• [WORK TO BE COMPLETED]: Below are some records. Retype exactly the lines from the one containing "Пуско-наладочные работы" through the one containing "correrà sulla guerra", both included, skipping every picture.

• [DATA SUPPLIED]:
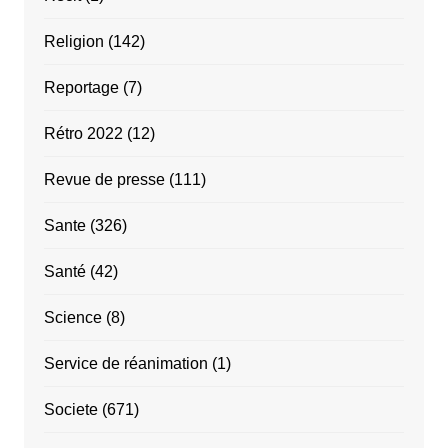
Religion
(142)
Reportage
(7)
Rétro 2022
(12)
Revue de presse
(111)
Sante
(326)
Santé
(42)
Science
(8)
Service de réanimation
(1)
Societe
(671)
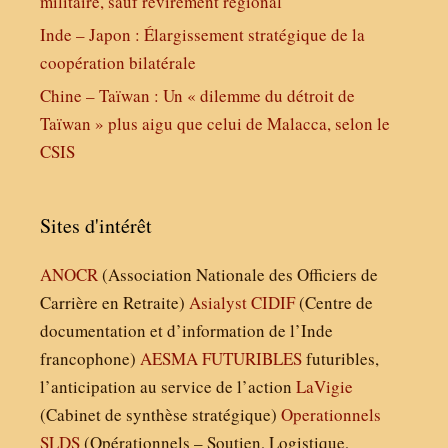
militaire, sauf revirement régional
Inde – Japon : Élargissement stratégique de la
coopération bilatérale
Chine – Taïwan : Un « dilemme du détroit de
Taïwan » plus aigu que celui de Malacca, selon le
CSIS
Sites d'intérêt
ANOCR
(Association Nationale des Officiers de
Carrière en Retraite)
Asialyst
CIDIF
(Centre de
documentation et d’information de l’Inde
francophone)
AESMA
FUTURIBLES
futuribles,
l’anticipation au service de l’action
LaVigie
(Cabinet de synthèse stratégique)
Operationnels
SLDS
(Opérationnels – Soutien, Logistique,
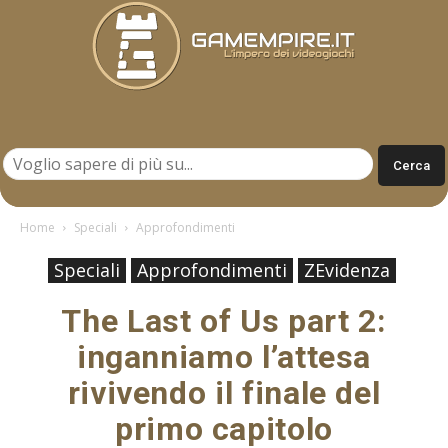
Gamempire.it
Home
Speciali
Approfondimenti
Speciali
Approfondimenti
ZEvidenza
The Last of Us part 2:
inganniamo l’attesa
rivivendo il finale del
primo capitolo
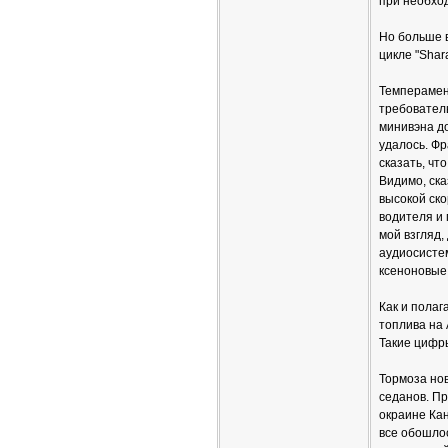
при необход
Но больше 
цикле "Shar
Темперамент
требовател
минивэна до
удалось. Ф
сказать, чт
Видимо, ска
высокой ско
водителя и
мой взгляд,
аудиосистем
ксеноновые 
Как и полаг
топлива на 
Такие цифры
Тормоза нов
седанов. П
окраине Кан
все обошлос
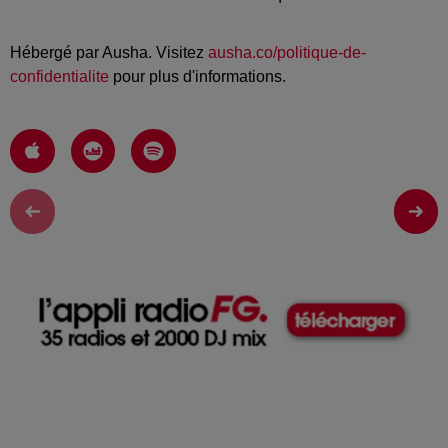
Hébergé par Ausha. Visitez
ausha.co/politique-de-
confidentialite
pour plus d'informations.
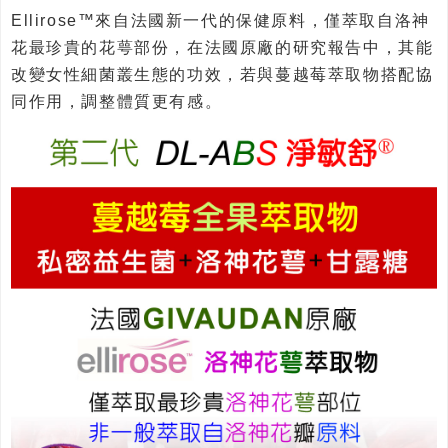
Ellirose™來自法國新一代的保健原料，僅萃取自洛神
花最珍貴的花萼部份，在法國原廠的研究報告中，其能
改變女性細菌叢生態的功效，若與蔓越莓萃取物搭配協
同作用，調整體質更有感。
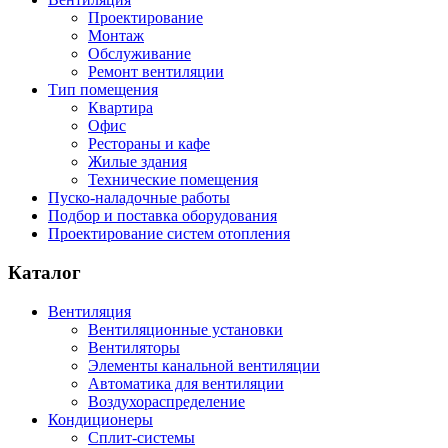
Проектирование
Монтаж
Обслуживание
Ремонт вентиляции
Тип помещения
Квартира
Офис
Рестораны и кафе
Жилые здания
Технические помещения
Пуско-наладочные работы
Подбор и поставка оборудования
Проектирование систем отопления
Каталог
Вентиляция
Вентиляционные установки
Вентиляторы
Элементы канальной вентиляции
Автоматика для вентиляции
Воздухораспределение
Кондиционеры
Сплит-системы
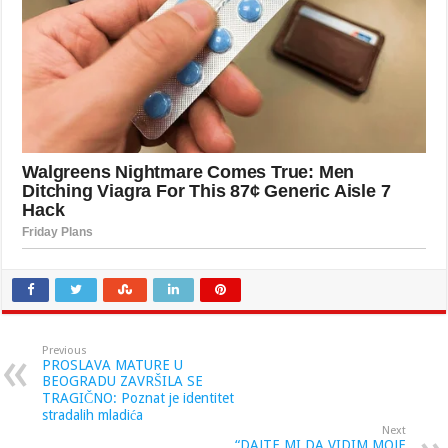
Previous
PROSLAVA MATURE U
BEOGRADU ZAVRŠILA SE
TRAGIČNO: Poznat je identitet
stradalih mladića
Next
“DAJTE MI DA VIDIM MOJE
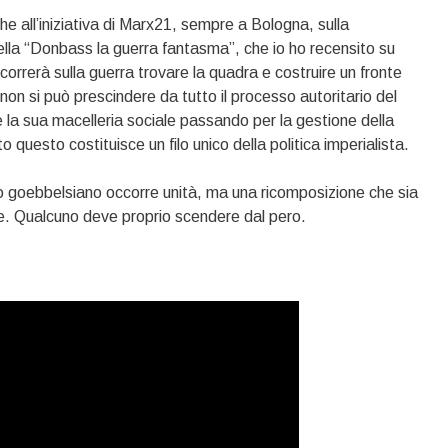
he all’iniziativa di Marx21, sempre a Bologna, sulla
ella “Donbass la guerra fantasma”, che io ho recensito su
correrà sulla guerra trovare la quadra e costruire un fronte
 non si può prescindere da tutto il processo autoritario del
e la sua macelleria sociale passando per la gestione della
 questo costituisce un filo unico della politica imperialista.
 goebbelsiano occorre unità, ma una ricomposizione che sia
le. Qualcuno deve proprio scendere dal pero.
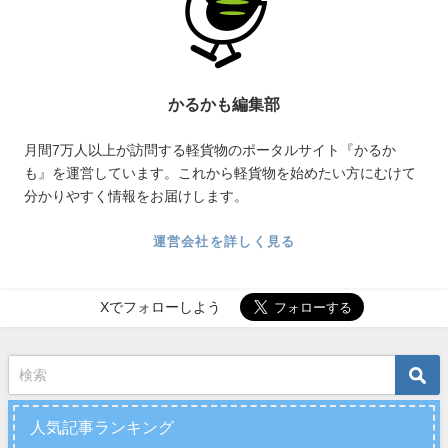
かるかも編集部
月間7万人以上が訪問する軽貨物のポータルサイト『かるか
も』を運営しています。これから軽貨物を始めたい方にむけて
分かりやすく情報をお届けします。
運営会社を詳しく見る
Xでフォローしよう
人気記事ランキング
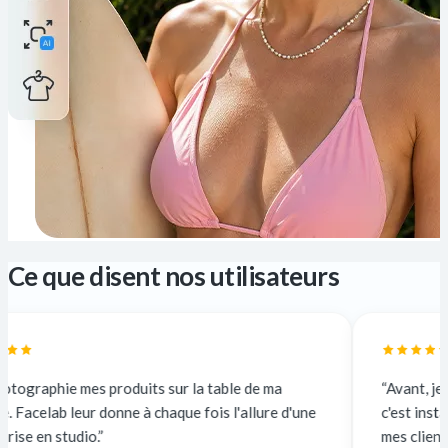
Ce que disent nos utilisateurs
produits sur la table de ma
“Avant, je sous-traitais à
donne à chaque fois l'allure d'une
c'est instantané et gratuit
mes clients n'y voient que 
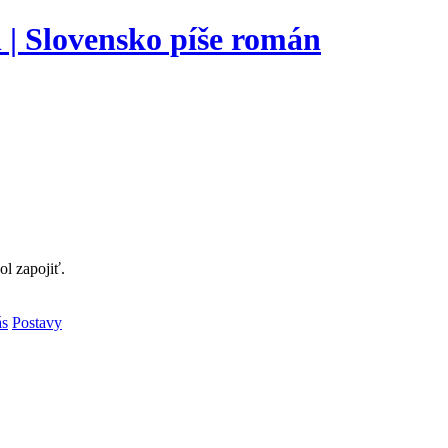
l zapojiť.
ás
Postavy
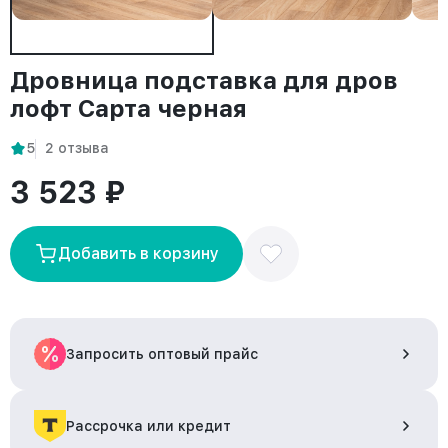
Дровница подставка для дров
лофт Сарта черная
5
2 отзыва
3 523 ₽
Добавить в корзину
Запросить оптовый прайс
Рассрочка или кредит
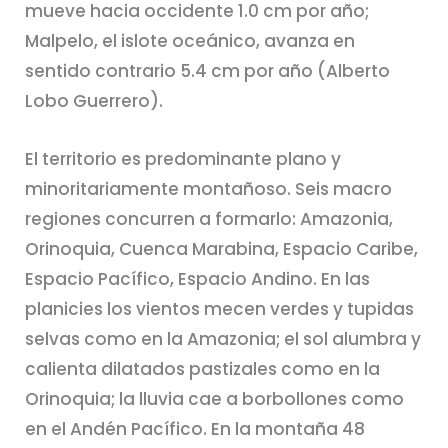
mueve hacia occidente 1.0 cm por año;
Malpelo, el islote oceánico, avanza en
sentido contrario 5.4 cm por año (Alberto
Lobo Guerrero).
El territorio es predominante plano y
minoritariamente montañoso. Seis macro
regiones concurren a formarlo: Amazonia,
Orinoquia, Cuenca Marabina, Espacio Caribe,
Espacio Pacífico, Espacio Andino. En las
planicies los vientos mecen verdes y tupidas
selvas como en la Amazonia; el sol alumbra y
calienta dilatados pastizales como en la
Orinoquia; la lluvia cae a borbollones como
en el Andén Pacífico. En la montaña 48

==

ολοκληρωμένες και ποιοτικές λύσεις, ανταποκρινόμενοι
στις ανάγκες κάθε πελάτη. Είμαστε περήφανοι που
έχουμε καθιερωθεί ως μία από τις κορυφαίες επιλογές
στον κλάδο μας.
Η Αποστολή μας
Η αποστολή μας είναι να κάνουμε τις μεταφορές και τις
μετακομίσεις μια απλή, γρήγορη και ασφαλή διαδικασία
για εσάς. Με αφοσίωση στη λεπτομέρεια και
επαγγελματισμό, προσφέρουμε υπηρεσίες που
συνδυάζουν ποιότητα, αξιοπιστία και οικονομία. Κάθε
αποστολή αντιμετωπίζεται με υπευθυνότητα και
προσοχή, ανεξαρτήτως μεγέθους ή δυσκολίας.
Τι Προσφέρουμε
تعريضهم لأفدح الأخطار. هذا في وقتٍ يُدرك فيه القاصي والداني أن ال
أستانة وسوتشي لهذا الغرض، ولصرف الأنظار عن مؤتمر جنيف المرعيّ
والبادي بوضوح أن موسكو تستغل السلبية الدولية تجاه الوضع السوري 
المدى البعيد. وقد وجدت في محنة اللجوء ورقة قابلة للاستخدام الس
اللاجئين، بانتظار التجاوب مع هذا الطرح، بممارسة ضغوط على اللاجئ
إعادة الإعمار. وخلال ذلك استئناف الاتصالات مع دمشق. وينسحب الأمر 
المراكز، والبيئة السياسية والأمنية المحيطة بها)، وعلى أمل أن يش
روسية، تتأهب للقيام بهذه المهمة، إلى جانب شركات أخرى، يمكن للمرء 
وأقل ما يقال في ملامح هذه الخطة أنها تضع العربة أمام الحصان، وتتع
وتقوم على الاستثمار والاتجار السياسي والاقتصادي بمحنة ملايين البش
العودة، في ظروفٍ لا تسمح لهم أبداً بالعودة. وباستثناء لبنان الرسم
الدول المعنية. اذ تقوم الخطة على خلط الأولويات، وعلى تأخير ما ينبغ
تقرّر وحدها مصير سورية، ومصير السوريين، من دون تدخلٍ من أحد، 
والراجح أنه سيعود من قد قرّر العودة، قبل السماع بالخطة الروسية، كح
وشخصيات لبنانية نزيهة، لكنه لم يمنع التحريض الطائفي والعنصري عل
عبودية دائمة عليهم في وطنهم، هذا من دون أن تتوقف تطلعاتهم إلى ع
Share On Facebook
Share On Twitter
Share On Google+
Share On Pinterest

* * *

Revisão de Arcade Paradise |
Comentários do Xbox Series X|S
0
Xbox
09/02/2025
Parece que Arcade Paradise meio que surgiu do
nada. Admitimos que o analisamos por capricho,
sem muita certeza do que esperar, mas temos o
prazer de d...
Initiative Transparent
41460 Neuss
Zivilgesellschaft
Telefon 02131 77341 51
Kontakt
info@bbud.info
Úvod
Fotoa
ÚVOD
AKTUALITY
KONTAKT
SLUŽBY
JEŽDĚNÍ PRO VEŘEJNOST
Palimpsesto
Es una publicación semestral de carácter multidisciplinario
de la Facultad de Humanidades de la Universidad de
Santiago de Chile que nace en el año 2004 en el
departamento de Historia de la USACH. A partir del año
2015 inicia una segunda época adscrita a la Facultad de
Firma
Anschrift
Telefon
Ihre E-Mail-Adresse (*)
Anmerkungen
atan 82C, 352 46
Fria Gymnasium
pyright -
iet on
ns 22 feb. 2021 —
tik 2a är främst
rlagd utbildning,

• [RESPONSE TO THE TASK]:
Пуско-наладочные работы
Подбор и поставка оборудования
Проектирование систем отопления
Каталог
Вентиляция
Вентиляционные установки
Вентиляторы
Элементы канальной вентиляции
Автоматика для вентиляции
Воздухораспределение
Кондиционеры
Сплит-системы
Previous
PROSLAVA MATURE U
BEOGRADU ZAVRŠILA SE
TRAGIČNO: Poznat je identitet
stradalih mladića
Next
“DAJTE MI DA VIDIM MOJE
he all’iniziativa di Marx21, sempre a Bologna, sulla
ella “Donbass la guerra fantasma”, che io ho recensito su
correrà sulla guerra trovare la quadra e costruire un fronte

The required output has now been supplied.